Start of Records for processing

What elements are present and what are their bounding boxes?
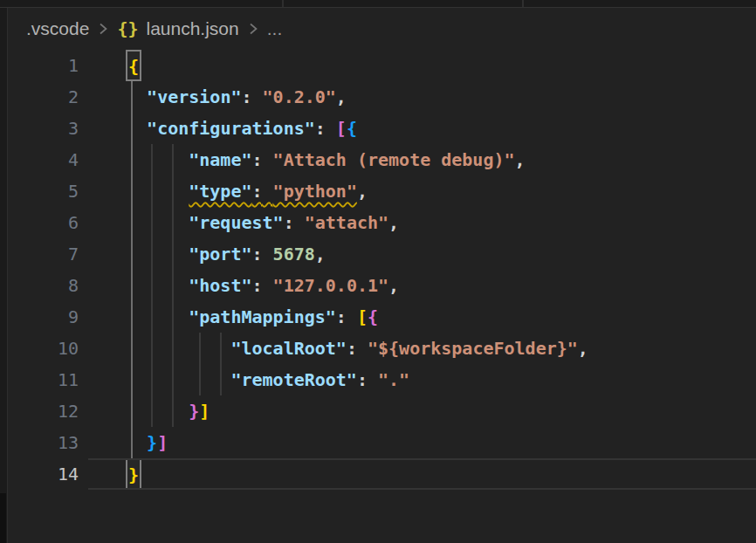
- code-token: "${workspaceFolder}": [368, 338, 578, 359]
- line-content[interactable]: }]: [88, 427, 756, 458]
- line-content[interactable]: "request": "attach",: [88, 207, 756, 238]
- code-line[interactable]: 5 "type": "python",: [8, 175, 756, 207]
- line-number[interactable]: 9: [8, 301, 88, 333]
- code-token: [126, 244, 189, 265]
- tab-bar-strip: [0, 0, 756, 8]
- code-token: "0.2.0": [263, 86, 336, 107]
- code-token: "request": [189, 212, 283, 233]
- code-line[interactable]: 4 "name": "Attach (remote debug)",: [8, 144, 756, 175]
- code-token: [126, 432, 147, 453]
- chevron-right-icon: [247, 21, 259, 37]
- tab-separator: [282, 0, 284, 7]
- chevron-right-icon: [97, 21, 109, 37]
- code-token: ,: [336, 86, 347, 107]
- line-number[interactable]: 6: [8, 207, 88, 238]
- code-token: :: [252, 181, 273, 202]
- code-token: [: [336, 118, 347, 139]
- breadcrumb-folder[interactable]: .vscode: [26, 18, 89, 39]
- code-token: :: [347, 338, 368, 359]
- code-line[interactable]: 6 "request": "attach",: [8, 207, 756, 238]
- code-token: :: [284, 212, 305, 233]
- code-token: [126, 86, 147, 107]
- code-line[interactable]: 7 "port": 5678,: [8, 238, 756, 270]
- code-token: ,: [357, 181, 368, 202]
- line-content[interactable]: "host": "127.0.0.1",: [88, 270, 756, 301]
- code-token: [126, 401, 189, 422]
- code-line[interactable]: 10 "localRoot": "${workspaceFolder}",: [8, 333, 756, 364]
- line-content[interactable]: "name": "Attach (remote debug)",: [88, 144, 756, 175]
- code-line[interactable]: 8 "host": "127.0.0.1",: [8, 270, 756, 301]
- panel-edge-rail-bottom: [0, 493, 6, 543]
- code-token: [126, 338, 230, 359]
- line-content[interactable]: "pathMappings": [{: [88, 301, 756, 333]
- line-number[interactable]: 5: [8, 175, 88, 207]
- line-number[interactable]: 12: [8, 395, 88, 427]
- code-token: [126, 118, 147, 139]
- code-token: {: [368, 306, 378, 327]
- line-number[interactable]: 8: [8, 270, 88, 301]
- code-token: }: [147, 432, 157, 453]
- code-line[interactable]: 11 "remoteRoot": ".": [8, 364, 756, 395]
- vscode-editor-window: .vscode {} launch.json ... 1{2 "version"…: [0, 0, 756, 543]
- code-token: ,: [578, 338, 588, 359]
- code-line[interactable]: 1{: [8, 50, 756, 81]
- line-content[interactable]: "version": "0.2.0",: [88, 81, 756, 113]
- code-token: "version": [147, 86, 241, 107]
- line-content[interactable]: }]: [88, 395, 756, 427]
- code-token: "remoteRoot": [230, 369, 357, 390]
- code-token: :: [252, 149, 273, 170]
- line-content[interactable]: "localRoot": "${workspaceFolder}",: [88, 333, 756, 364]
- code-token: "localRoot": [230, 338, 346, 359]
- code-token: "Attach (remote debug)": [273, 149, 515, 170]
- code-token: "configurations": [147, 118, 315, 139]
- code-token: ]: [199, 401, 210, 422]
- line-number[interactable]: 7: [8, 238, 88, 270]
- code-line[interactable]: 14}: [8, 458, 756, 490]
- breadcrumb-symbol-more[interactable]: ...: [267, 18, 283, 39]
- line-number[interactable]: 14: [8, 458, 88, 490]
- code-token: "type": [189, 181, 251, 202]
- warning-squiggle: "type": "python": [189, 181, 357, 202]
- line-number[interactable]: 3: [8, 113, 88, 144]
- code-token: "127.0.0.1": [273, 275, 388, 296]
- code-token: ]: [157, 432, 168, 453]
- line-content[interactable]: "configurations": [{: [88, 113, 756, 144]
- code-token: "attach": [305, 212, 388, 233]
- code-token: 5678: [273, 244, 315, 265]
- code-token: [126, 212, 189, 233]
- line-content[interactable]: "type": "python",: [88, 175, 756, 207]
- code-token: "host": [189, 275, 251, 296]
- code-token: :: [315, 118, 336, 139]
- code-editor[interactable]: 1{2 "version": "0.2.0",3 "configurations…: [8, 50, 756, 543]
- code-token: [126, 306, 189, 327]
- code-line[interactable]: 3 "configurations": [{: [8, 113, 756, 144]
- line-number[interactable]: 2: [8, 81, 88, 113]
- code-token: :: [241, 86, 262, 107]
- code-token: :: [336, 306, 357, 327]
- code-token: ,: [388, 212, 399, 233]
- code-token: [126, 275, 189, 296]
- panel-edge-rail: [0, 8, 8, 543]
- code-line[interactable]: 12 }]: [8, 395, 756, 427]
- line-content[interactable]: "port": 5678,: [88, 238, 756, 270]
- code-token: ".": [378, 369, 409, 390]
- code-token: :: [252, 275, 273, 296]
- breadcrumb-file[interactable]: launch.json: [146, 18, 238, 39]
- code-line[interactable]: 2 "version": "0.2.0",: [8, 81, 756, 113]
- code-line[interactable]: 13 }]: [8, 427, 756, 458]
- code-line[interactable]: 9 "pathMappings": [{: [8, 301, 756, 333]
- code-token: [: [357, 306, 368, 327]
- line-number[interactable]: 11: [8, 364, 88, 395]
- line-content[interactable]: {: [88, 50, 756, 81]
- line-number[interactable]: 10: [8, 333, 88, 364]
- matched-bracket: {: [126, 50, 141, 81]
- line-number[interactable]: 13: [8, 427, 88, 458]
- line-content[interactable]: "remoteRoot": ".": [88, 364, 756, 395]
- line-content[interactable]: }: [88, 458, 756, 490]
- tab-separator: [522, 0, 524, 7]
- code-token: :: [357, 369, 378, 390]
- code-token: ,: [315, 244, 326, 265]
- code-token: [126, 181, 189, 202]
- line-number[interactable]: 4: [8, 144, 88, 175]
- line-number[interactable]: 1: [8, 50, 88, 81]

End of Records for processing
Start of Records for processing

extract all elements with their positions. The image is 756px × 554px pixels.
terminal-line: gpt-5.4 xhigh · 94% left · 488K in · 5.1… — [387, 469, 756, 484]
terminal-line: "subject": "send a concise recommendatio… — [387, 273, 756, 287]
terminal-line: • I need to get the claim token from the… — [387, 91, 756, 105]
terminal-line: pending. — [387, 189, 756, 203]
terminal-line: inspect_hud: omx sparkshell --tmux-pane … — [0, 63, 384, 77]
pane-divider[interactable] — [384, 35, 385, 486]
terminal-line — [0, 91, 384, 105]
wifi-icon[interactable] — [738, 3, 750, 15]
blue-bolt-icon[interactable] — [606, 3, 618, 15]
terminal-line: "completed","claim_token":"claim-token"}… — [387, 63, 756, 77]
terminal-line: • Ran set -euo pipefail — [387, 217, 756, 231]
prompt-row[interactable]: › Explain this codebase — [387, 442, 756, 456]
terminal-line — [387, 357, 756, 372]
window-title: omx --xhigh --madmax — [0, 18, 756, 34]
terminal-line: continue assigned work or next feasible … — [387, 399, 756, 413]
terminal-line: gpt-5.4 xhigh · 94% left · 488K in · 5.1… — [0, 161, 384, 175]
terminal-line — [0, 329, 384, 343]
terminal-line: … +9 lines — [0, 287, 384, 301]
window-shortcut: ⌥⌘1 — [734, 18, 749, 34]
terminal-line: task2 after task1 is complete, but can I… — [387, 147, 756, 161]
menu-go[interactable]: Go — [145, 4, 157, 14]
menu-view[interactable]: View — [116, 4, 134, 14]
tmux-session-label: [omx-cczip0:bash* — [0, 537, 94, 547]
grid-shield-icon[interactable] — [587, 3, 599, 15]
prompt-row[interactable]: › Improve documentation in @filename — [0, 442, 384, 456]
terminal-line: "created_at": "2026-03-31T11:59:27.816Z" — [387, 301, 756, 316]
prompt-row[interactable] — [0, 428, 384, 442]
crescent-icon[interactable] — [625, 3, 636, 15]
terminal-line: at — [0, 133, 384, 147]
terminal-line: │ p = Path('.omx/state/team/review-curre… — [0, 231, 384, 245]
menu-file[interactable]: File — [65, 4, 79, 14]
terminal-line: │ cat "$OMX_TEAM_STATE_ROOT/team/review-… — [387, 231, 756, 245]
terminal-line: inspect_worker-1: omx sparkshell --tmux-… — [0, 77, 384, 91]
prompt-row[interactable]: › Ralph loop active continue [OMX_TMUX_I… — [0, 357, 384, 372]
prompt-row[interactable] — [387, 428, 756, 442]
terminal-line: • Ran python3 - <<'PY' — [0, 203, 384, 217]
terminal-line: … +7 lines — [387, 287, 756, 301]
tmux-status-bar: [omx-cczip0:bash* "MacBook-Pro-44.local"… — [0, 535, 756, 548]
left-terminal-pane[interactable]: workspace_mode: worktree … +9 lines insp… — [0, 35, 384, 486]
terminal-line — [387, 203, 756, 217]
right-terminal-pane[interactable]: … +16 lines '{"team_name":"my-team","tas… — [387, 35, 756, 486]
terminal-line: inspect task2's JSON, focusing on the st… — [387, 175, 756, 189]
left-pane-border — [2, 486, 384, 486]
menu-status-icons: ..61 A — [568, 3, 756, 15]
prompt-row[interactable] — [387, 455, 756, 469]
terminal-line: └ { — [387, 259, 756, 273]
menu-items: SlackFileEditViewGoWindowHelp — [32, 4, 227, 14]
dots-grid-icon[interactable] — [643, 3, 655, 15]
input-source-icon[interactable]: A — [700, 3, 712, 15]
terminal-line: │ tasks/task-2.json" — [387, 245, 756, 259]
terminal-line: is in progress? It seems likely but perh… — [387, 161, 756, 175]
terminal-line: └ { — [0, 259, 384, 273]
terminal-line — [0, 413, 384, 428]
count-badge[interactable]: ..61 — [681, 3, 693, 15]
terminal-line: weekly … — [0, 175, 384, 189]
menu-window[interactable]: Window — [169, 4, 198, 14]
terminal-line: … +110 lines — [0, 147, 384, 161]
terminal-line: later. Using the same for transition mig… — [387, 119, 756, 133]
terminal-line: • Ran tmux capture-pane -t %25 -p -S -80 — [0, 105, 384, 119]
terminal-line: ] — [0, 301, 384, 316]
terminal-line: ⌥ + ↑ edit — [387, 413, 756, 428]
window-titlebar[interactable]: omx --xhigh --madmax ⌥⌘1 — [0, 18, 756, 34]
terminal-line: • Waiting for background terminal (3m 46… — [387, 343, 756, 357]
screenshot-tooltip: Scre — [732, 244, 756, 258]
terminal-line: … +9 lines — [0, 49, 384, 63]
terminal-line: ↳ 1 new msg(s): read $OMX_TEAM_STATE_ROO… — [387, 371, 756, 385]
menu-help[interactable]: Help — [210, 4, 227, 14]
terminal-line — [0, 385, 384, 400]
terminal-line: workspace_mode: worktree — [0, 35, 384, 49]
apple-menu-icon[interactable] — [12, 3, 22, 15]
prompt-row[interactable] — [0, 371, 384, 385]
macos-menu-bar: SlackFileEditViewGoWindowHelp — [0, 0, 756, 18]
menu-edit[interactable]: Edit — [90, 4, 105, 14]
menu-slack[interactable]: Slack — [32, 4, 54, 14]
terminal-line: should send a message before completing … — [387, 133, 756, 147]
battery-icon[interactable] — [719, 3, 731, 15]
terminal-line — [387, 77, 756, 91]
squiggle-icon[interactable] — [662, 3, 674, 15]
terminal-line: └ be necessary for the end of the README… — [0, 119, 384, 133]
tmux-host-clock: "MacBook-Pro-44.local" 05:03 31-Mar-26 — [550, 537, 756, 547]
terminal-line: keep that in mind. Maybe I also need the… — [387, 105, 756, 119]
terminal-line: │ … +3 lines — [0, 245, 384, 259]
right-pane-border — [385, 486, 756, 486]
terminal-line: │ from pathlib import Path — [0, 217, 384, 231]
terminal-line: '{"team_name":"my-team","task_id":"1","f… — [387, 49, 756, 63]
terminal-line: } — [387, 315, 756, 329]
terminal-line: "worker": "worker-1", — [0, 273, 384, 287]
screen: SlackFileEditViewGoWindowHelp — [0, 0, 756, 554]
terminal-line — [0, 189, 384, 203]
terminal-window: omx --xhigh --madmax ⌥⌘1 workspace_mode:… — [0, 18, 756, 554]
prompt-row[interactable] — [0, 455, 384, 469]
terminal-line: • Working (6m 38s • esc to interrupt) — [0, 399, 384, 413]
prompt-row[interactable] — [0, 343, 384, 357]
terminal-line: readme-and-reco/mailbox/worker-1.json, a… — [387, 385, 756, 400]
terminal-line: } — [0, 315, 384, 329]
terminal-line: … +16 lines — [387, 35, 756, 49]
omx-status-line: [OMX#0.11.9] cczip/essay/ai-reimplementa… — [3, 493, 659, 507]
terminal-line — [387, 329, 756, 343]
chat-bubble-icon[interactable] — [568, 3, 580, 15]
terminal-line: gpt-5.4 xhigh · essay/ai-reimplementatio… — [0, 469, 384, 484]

End of Records for processing

• **Task objective**: Which lines of the data contain the string "type"? Copy each of them.

• **Task solution**:
- code-line[interactable]: 5 "type": "python",: [8, 175, 756, 207]
- code-token: "type": [189, 181, 251, 202]
- warning-squiggle: "type": "python": [189, 181, 357, 202]
- line-content[interactable]: "type": "python",: [88, 175, 756, 207]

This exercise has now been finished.